What other constraints?  There is just no way to specify this without
cutting C++ out of the possibility of operating with system linkers on
some important machines.

Two: suppose one WAS willing to say "this language will never run on
any machine whose system-linker doesn't support unlimited identifier
length and the characters @ ~ ! $ % as part of linker-identifiers" (a
huge price).  What would the benefit be of forcing one name-mangling
*for functions that are NOT going to interoperate anyway* because
they use different calling-conventions, structure layouts, etc?!  See above
re the reasons that make such differences unavoidable.  The "good first
step" you desire would just let errors emerge as crashes at runtime
*systematically*, rather than ALLOWING the linker to catch SOME
such errors (not all -- no way to specify that either) by name-mismatch.

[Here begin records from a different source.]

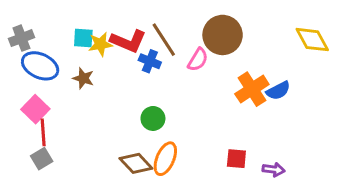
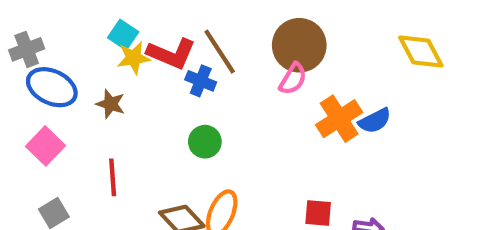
cyan square: (83, 38) -> (123, 35), moved, turned 30
pink semicircle: (198, 60) -> (293, 79), moved
green circle: (153, 118) -> (205, 142), moved
red line: (43, 132) -> (113, 177), moved

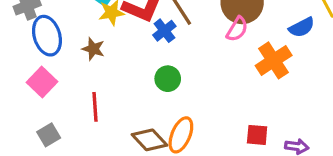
blue cross: (201, 81) -> (164, 31), turned 30
blue ellipse: (52, 87) -> (47, 36), turned 48
blue semicircle: (375, 121) -> (302, 27), moved

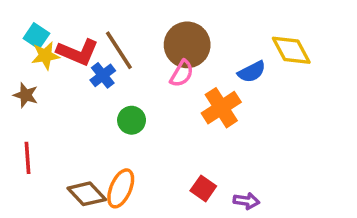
green circle: (168, 79) -> (132, 120), moved
red square: (257, 135) -> (203, 188), turned 30

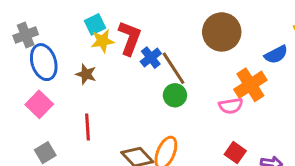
cyan square: (36, 36) -> (95, 24), turned 30
brown line: (119, 50) -> (173, 68), moved
red L-shape: (78, 52) -> (130, 38), turned -92
pink semicircle: (182, 74) -> (231, 106), moved, turned 50

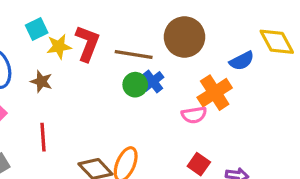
cyan square: (95, 24) -> (37, 29), moved
blue cross: (151, 58) -> (153, 81), moved
brown line: (173, 68) -> (134, 54), moved, turned -48
green circle: (175, 95) -> (135, 85), moved

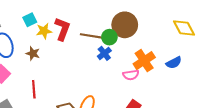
blue semicircle: (242, 61) -> (174, 63), moved
green circle: (135, 85) -> (109, 37), moved

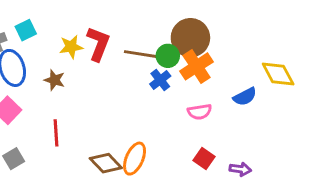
cyan square: (30, 20) -> (26, 30), moved
yellow diamond: (184, 28) -> (278, 74), moved
orange cross: (144, 61) -> (196, 66), moved
blue semicircle: (174, 63) -> (245, 97), moved

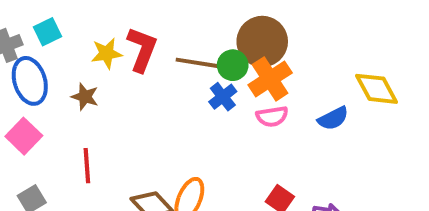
pink semicircle: (200, 112) -> (272, 116), moved

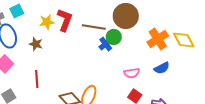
green circle: (233, 65) -> (114, 37), moved
orange cross: (270, 79) -> (158, 39), moved
pink semicircle: (272, 116) -> (132, 73), moved
blue semicircle: (333, 118) -> (162, 68), moved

E.g. consider two compilers on Win/NT.  One of them chooses to use
the __fastcall calling convention supported by the linker, placing some
arguments in certain registers; the other one chooses to use the
__stdcall convention instead, placing all arguments in stack (callee-
frees-stack).  I have a library/objectfile from compiler A defining a
function int foo(int), and I'd love to call it from compiler B (clearly an
impossibility due to calling-convention mismatch).  Would you force
both compilers to call the function _int_foo_int, say?  Then the link would
LOOK like it succeeded, and we'd have a crash at runtime in the call
(since callee would free a piece of stack that caller never allocated).

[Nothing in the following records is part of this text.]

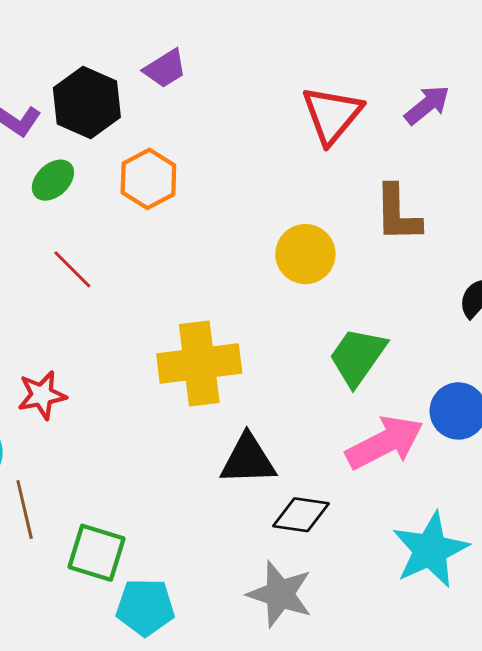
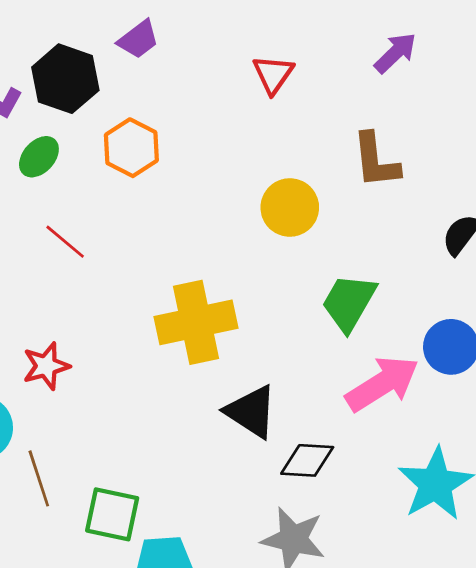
red triangle: (332, 115) -> (273, 74), moved, size x0.7
black triangle: (248, 460) -> (251, 412), turned 40

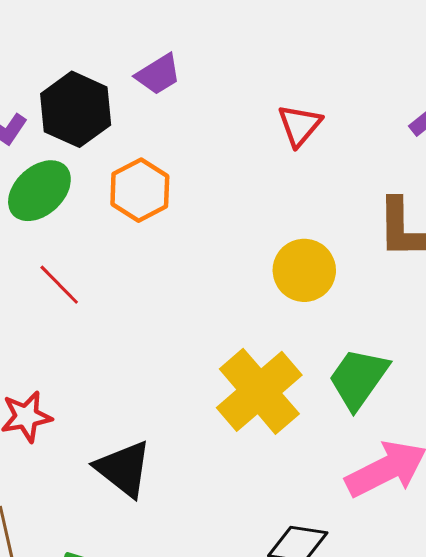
green ellipse: (39, 157) -> (39, 191), size x1.4
yellow cross: (196, 322) -> (259, 391), moved, turned -34
black triangle: (251, 412) -> (123, 469), moved

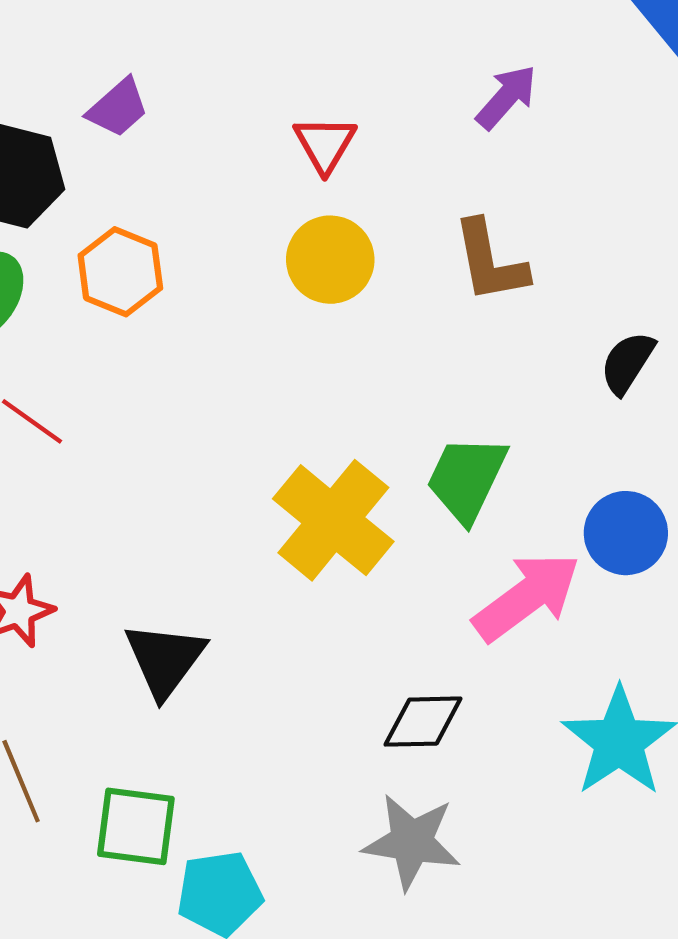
yellow circle: (304, 270) -> (330, 260), moved
black triangle: (123, 469) -> (165, 659), turned 38

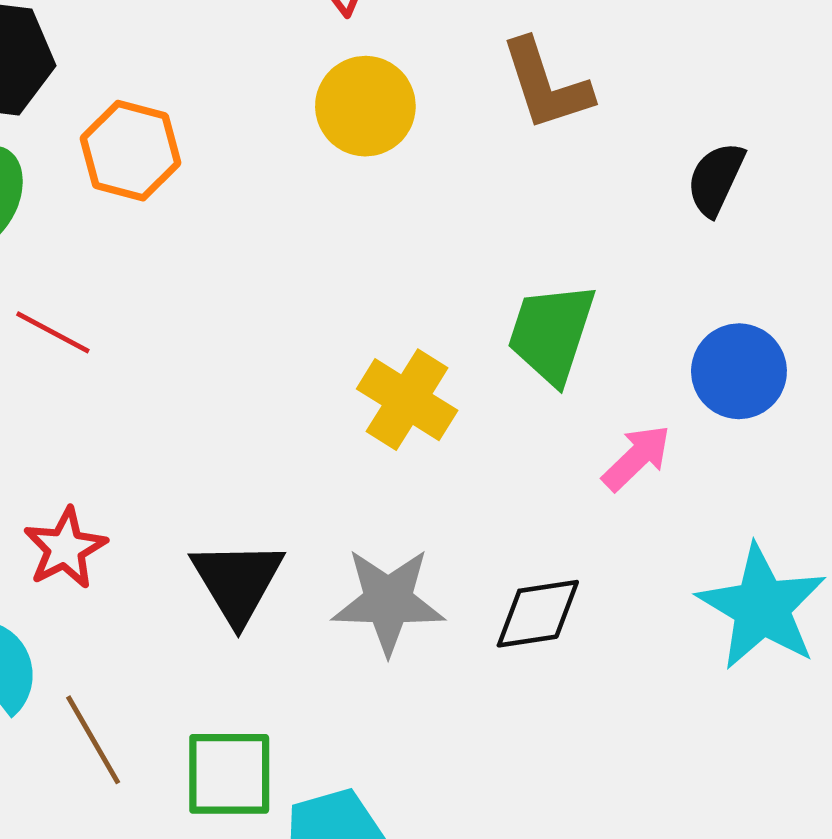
yellow cross: (333, 520) -> (407, 400), size x0.7
pink arrow: (527, 597) -> (636, 458), size x0.6
gray star: (412, 842) -> (388, 601), moved

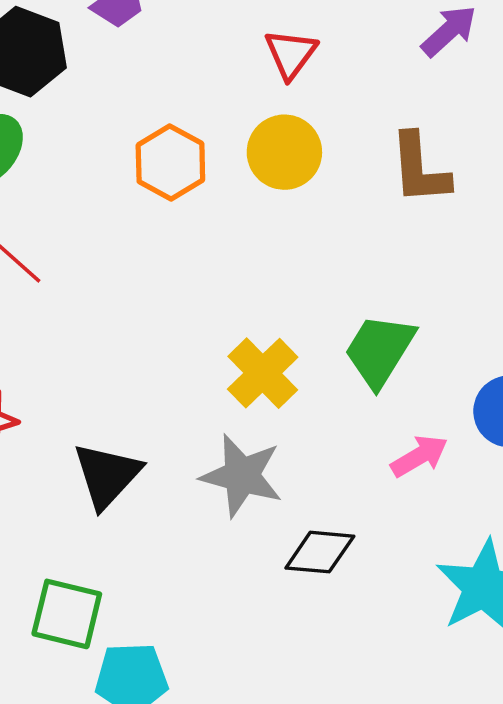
orange hexagon: (130, 151) -> (170, 163), moved
gray star: (388, 601) -> (242, 476), moved

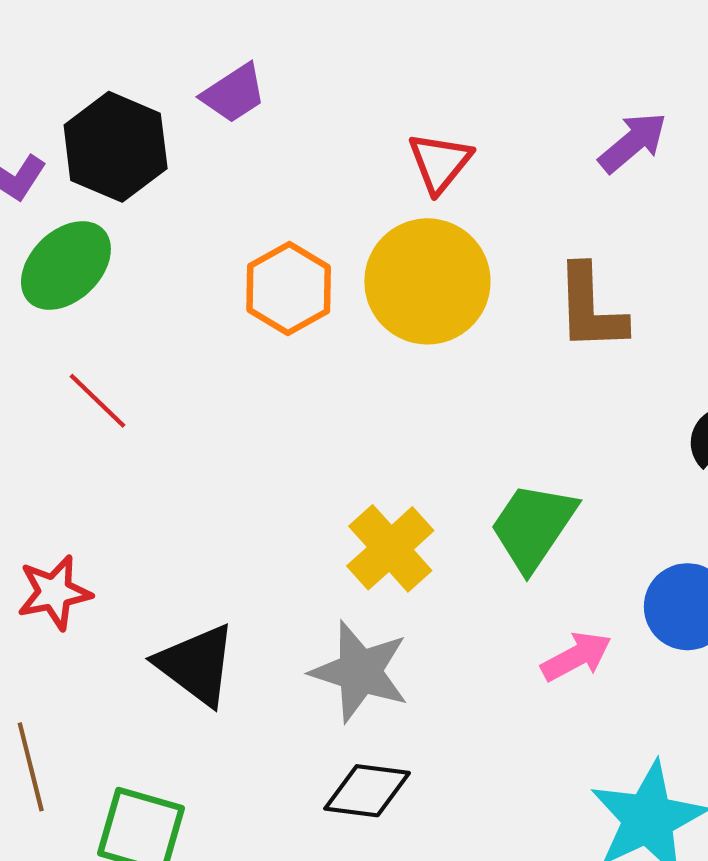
yellow circle: (284, 152) -> (427, 281), size x1.4
black triangle: (107, 475) -> (196, 665), turned -38
black diamond: (320, 552) -> (367, 791), moved

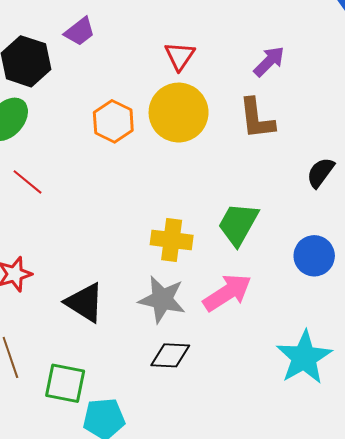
purple arrow: (633, 142) -> (269, 61), moved
yellow cross: (390, 548) -> (172, 240), turned -36
pink arrow: (576, 657) -> (227, 293), moved, size x1.5

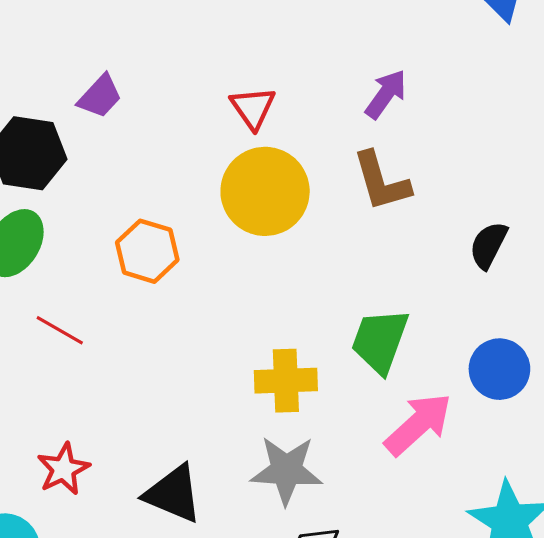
orange hexagon: (113, 121) -> (147, 251), moved
pink arrow: (227, 293) -> (418, 424), moved

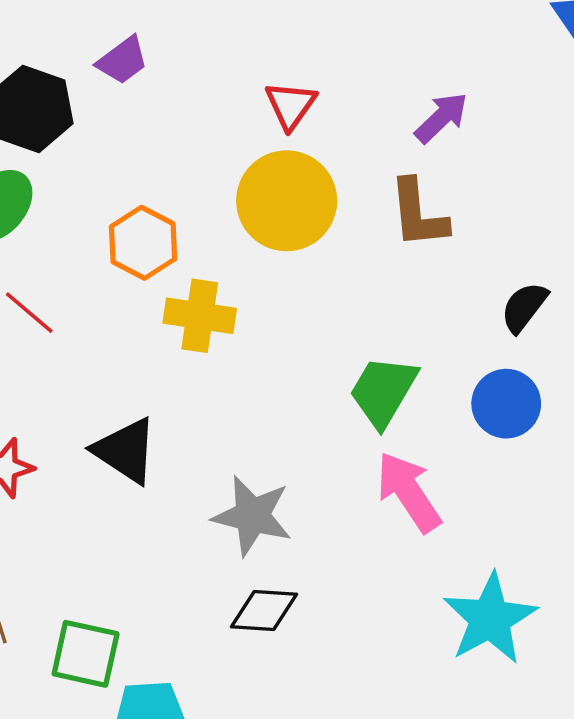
blue circle: (499, 369) -> (506, 404), moved
yellow cross: (286, 381) -> (200, 316), moved
pink arrow: (418, 424) -> (409, 492), turned -92
black triangle: (173, 494) -> (126, 451), moved

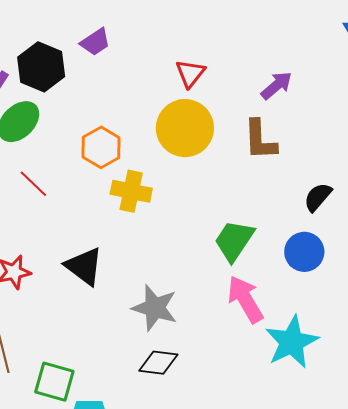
cyan star: (490, 619) -> (292, 342), moved

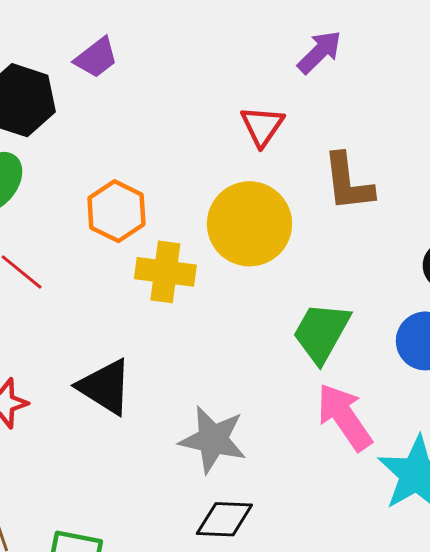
red triangle: (190, 73) -> (262, 126), moved
purple arrow: (277, 85) -> (319, 52), moved
yellow circle: (185, 128) -> (249, 224), moved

MUCH better, clearly, to at least ALLOW the compilers to follow the
platform naming conventions, using __foo_i as the __fastcall function
name and _foo at 4 as the __sdtcall function name.  This way, at least,
the incompatibility is detected at link-time -- MUCH cheaper than a
test and a runtime crash.  So much for "good first steps".

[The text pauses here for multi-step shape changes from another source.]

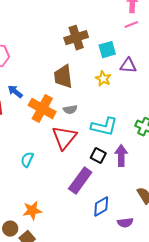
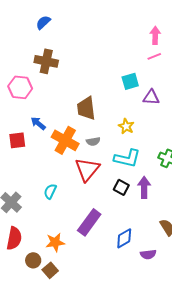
brown cross: (76, 38) -> (46, 61), moved, turned 30
yellow star: (103, 79) -> (126, 126), moved
purple rectangle: (80, 181) -> (89, 222), moved

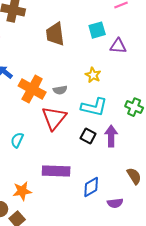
brown trapezoid: (86, 108) -> (55, 34), moved
purple rectangle: (89, 222) -> (56, 171), turned 56

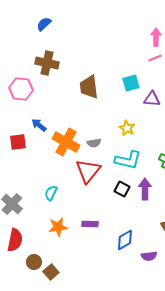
purple rectangle: (56, 171) -> (90, 224), size x0.6
orange star: (22, 191) -> (58, 227), moved

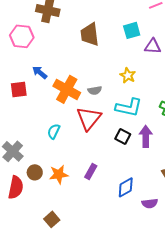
cyan semicircle: (51, 193) -> (54, 131), moved
purple rectangle: (90, 224) -> (91, 171), turned -63
brown circle: (34, 262) -> (35, 172), moved

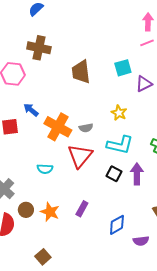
purple triangle: (153, 46) -> (144, 84), turned -30
cyan semicircle: (54, 131) -> (45, 169), turned -112
orange star: (59, 174) -> (50, 212), turned 30

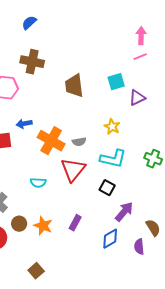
blue arrow: (31, 110) -> (24, 124), turned -49
purple arrow: (137, 174) -> (124, 212), moved, turned 40
purple semicircle: (141, 241) -> (139, 247), moved, turned 91

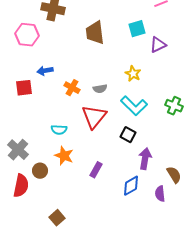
orange cross: (51, 141) -> (72, 88), size x0.6
cyan L-shape: (113, 159) -> (134, 106), turned 32
purple arrow: (124, 212) -> (145, 159), turned -30
orange star: (43, 226) -> (64, 156), moved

The only way around the platform-incompatibility issues that will never
allow linkage compatibility on all platforms is, in practice, to specify the
platform itself.  This leads to the Java path -- a virtual machine that
does not really reflect the underlying platform, specified as the one and
only allowed compilation-target.  That, of course, does not allow any
interoperation with existing software (libraries, OS, ...) on each given
platform, which IS a key design goal for C++ (it is to be a system-level
language, "a better C than C").  "Biffed", _indeed_.